Who are you as a person...an author...?
I worked in life insurance throughout my career in the USA, as a business analyst and in the claims area. Once in Australia, I worked in insurance again, in Compulsory Third Party and as a Business Improvement manager. My final job in Australia was with a Superannuation Fund. Throughout my careers I wrote procedure manuals for various areas and businesses. I laugh when I read instructions to put something together and realise that I should have been writing directions rather than procedure manuals! So writing has been a part of my life for years.
Once I retired I finally realized my dream of writing children’s books using my experiences growing up and in Australia. I am always pleasantly surprised when I sit down at the computer and begin writing as to what stories come out.
To stay motivated, I have to say that I have always been very organized so staying motivated is very easy. Living on a farm, I start my day feeding the horses and chickens and most of the time there is a project to begin or finish.

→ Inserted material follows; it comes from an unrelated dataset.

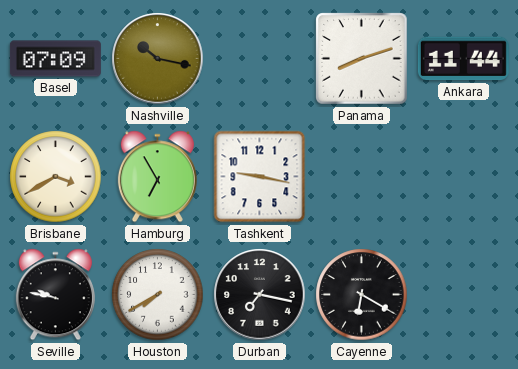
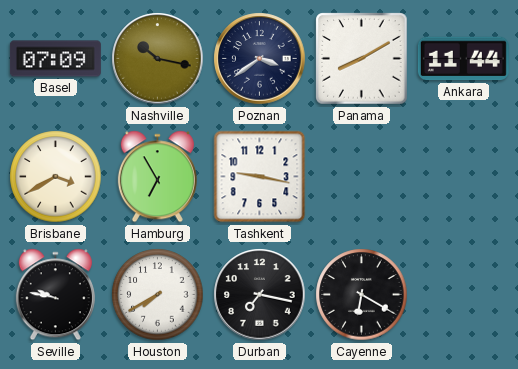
Poznan: none -> 3:39
Panama: 8:12 -> 8:10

Thinking back to your own childhood, what was special?
I believe that visiting my grandparents farm helped shape who I am today. There was always something to explore and something new to learn. I most admired my grandmother. She was strong, resourceful and caring. I never saw my grandparents angry. I couldn’t wait to listen to her stories and to taste her homemade bread.

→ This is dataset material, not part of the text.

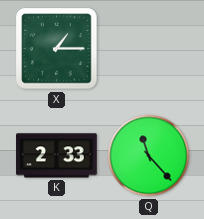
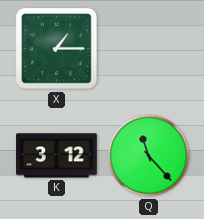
K: 2:33 -> 3:12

Reflecting on reading in my youth, I didn’t really have a favourite book rather a favourite genre. I loved reading books about real life characters in history and would often stay up late at night reading by flashlight.
Were you ever given a best piece of advice?
In my first job, I had a boss who had served as an officer in WWII. He told me that I should always “sleep on” a decision rather than make it quickly. Some of the worst decisions I have made have been because I didn’t follow this advice!
If you had a magic wand, what would you change in the world?
I would change racism. Growing up in southern USA during the 50-60’s I saw first-hand the effects of racism had on blacks. Moving to Australia, I never thought I would see or experience racism but I was mistaken. I was made fun of because of my accent and because I was from the USA.
We are all equal. No one is better than anyone else regardless of the colour of their skin or where they were born. Also, I would change the biased attitude I see towards people with special needs. I learned a long time ago that life can change in an instant and we all could find ourselves with a disability.
Any last thoughts?
My desire to help those with special needs has been a lifelong passion of mine. When I volunteered for the special needs organization, I took a course to learn sign language so I could communicate with some of the deaf clients we had. During my final exam, our entire class had to go to a restaurant and order, communicating entirely in sign language.
Once we arrived at the restaurant, we were taken to the back of the restaurant, sadly out of the way of other customers. We sat down and began to sign amongst ourselves and write down to the waiter what we wanted from the menu.
At a table across from us sat, oddly enough, a group of 4 people who were also deaf. So, we began to sign with them and introduce ourselves.
And then it happened, a couple at a table began to make fun of all of us and talk down to us, then another table. What they didn’t realize was that all of us in the class could hear every word they said. I was fuming but speaking would have meant I would fail the class.
I believe today I would have failed the class because I would not have been able to keep quiet and educate those misguided people.